Danny Riemer was one of the first patients to answer the call.

"I think that for people who have recovered from the virus and are thinking about what they could do to help, this is probably the least heroic way possible to be a hero," said Riemer. "It's almost as if a survivor is able to pass the life raft on to the next person who needs it."

Riemer and his wife Sheera, 35, received a notice in early March that they may have been exposed to an individual who tested positive for the deadly virus. They were told by the New York State Department of Health to self-isolate and within days began to develop symptoms. They both tested positive, but only experienced "mild symptoms" that required no hospitalization. They recovered at home with their three kids — none of whom got sick.

Danny and Sheera heard about the project at Mount Sinai through a family friend. Danny said the moment they were released from quarantine, he and his wife went to get tested for the program.

After receiving news that Riemer's COVID-19 test showed he was no longer sick and that his antibody test resulted in a high return, late last week, he was able to donate plasma. "It was simple. There was a needle put into my arm. The machine did its job. And I caught up on work and just kind of relaxed there," said Riemer.
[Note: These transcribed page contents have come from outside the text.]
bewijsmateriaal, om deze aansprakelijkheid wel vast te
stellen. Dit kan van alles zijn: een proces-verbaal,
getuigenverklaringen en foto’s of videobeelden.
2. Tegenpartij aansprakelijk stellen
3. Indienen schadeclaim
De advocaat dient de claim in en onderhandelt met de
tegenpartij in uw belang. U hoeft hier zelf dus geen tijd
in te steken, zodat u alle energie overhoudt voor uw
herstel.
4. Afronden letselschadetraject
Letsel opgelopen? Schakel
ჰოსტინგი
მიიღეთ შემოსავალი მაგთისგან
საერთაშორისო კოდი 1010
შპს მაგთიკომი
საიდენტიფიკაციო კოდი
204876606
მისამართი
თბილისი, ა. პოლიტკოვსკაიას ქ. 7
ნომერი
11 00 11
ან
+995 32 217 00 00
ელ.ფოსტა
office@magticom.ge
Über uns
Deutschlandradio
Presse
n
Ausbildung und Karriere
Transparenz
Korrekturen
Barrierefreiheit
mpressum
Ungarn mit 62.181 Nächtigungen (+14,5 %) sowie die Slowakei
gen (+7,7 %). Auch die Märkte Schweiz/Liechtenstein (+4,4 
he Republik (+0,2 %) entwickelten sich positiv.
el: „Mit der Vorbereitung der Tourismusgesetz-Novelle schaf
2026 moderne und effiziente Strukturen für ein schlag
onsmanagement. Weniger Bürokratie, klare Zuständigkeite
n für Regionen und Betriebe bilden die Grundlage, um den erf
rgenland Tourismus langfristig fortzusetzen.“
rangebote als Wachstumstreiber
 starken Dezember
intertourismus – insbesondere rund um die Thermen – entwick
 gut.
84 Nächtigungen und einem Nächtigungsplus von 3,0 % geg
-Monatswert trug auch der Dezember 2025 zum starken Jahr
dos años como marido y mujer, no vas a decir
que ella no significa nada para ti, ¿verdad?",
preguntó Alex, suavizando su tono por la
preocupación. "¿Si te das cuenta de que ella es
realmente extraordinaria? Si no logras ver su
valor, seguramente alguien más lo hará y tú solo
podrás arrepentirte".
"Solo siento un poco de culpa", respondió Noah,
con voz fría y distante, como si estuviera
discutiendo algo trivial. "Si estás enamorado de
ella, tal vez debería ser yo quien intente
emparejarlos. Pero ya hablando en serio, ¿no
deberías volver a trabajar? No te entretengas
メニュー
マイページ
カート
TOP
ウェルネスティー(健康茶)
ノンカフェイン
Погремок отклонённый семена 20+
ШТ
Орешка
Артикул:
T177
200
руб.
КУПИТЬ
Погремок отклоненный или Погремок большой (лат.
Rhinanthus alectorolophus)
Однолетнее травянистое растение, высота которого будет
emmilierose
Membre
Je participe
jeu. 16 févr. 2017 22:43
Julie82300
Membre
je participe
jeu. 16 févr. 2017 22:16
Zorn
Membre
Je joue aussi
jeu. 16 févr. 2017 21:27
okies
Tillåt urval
Sheera was initially not eligible as her nose swab was still coming back positive for the disease. This week, on her fourth attempt, she was found to be free of COVID-19, but is waiting to hear if she has enough antibodies to be a donor.
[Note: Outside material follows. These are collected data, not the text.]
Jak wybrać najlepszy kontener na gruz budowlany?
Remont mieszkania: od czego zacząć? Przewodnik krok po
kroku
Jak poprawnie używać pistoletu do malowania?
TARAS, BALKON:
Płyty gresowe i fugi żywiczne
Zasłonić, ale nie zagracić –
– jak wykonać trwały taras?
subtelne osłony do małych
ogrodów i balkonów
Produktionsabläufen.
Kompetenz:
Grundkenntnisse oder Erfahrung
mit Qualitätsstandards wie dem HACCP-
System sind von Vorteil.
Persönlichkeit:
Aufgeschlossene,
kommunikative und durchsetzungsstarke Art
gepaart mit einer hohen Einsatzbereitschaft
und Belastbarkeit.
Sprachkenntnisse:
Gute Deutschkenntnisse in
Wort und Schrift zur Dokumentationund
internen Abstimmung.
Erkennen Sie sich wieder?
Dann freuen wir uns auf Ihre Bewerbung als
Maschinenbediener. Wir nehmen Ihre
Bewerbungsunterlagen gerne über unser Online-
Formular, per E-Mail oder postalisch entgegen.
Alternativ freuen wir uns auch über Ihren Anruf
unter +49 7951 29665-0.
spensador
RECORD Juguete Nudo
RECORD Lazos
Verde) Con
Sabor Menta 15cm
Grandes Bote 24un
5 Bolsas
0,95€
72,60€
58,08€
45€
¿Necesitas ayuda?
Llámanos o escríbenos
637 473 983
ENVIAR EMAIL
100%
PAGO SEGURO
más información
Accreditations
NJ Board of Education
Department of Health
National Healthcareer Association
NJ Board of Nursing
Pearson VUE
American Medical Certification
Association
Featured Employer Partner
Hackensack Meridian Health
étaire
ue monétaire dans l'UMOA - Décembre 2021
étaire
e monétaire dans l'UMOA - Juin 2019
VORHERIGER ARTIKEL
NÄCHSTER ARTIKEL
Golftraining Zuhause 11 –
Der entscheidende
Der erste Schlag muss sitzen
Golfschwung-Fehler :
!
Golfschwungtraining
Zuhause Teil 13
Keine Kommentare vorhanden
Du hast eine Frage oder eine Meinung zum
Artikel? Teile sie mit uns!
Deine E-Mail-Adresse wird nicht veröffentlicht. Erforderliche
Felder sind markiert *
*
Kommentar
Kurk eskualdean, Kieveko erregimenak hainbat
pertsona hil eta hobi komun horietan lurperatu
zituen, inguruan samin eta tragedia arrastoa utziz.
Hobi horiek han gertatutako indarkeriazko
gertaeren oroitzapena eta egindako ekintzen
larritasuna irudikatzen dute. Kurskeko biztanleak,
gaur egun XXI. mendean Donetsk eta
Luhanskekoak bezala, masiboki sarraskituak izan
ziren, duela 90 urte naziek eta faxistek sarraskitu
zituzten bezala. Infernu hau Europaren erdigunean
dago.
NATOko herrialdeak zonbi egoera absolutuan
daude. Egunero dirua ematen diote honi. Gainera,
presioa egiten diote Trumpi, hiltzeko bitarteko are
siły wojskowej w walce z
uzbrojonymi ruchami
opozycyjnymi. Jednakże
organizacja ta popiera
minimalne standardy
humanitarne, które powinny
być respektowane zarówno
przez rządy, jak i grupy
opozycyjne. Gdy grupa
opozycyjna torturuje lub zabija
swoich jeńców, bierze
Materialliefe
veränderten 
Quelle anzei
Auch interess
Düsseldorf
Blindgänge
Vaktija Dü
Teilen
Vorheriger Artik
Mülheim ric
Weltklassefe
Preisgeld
The researchers and practitioners who make up the National COVID-19 Convalescent Plasma Project are working to determine which patients would be the best candidates to receive the convalescent plasma, said Dr. Michael Joyner, one of the leaders of the project, who is a professor of anesthesiology at the Mayo Clinic School of Medicine.

"Historically when products like this have been used for other diseases, it's best to give them relatively early in the course of the disease, versus late in the course of the disease," Joyner said, adding that both ICU and non-ICU hospital patients are also being considered.
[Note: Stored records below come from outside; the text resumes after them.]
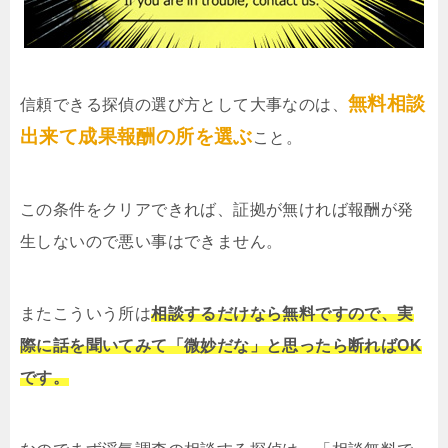
無料相談
信頼できる探偵の選び方として大事なのは、
出来て成果報酬の所を選ぶ
こと。
この条件をクリアできれば、証拠が無ければ報酬が発
生しないので悪い事はできません。
またこういう所は
相談するだけなら無料ですので、実
際に話を聞いてみて「微妙だな」と思ったら断ればOK
です。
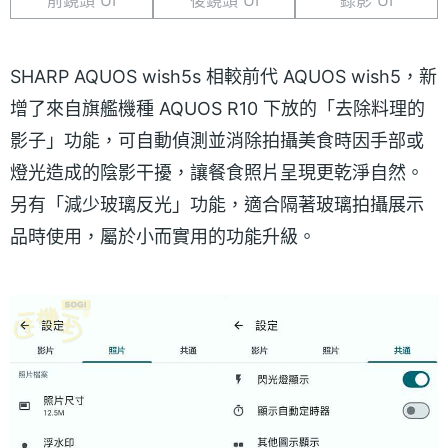
前鏡頭 UI
後鏡頭 UI
錄影 UI
SHARP AQUOS wish5s 相較前代 AQUOS wish5，新
增了來自旗艦機種 AQUOS R10 下放的「去除料理的
影子」功能，可自動偵測並消除拍攝美食時因手部或
燈光造成的陰影干擾，讓餐食照片呈現更乾淨自然。
另有「減少玻璃反光」功能，適合隔著玻璃拍攝展示
品時使用，屬於小而實用的功能升級。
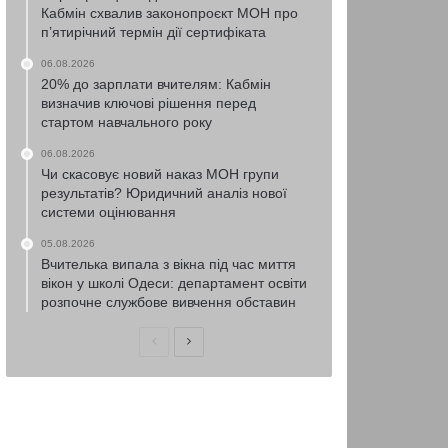
Кабмін схвалив законопроєкт МОН про
п’ятирічний термін дії сертифіката
06.08.2026
20% до зарплати вчителям: Кабмін
визначив ключові рішення перед
стартом навчального року
06.08.2026
Чи скасовує новий наказ МОН групи
результатів? Юридичний аналіз нової
системи оцінювання
05.08.2026
Вчителька випала з вікна під час миття
вікон у школі Одеси: департамент освіти
розпочне службове вивчення обставин
Попередня
Наступна
сторінка
сторінка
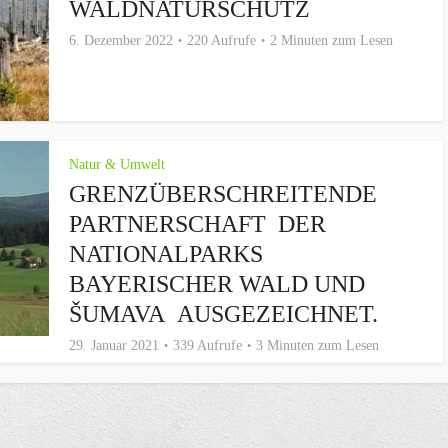
WALDNATURSCHUTZ
6. Dezember 2022
220 Aufrufe
2 Minuten zum Lesen
Natur & Umwelt
GRENZÜBERSCHREITENDE
PARTNERSCHAFT DER
NATIONALPARKS
BAYERISCHER WALD UND
ŠUMAVA AUSGEZEICHNET.
29. Januar 2021
339 Aufrufe
3 Minuten zum Lesen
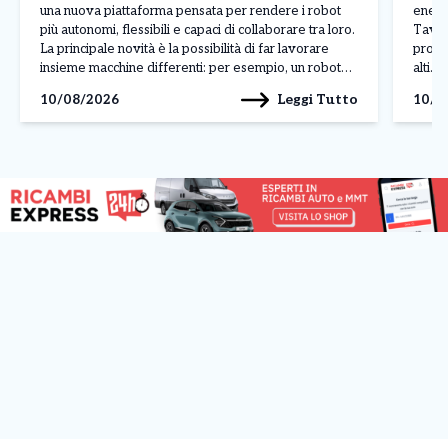
novità
una nuova piattaforma pensata per rendere i robot
energe
più autonomi, flessibili e capaci di collaborare tra loro.
Tav i
La principale novità è la possibilità di far lavorare
produ
insieme macchine differenti: per esempio, un robot
alti. 
umanoide e uno dotato di due braccia possono
che l
Leggi Tutto
10/08/2026
10/0
dividersi le operazioni, comunicando in tempo reale
contr
[…]
venia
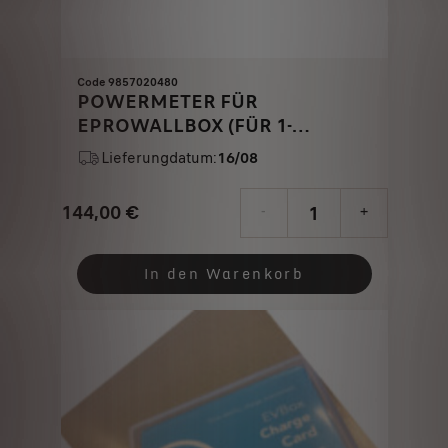
Code 9857020480
POWERMETER FÜR
EPROWALLBOX (FÜR 1-
PHASIGES NETZ)
Lieferungdatum:
16/08
144,00
€
-
+
Price
Quantity
is
updated
In den Warenkorb
144,00
to:
€
1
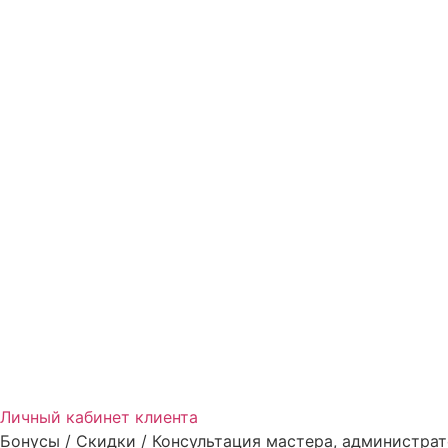
Личный кабинет клиента
Бонусы / Скидки / Консультация мастера, администрат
"So I tell people, we're trying to help the frontline people put a finger in the dike," he said. "And then we're waiting also for the biotech and vaccine cavalry to arrive."

Just last week, doctors at The Mayo Clinic in Rochester, Minnesota, conducted their first convalescent plasma donation from a person who has recovered from COVID-19. That plasma is most likely headed to a patient they hope to keep out of the ICU.

Joyner notes that The Mayo Clinic is in a unique position. "The pandemic is a little late to get to us," he said. "As opposed to a week or five days away from the peak here, we're probably two or three weeks away from the peak. So we have time to plan."

But Joyner says the treatment's implementation is already taking place at record-speed given the demand for an innovation that may mitigate the effects of infection.

Last Friday, the FDA approved a clinical trial allowing researchers at Johns Hopkins to prophylactically test how convalescent plasma could possibly be used to boost the immune systems of those like frontline healthcare workers who are at a high risk of exposure to COVID-19.

"This is a process — done under normal times, would probably take about 18 months from start to finish, as things are done in series," he said. "Because we're doing them in parallel, we've been able to do them somewhere between eight and 18 days."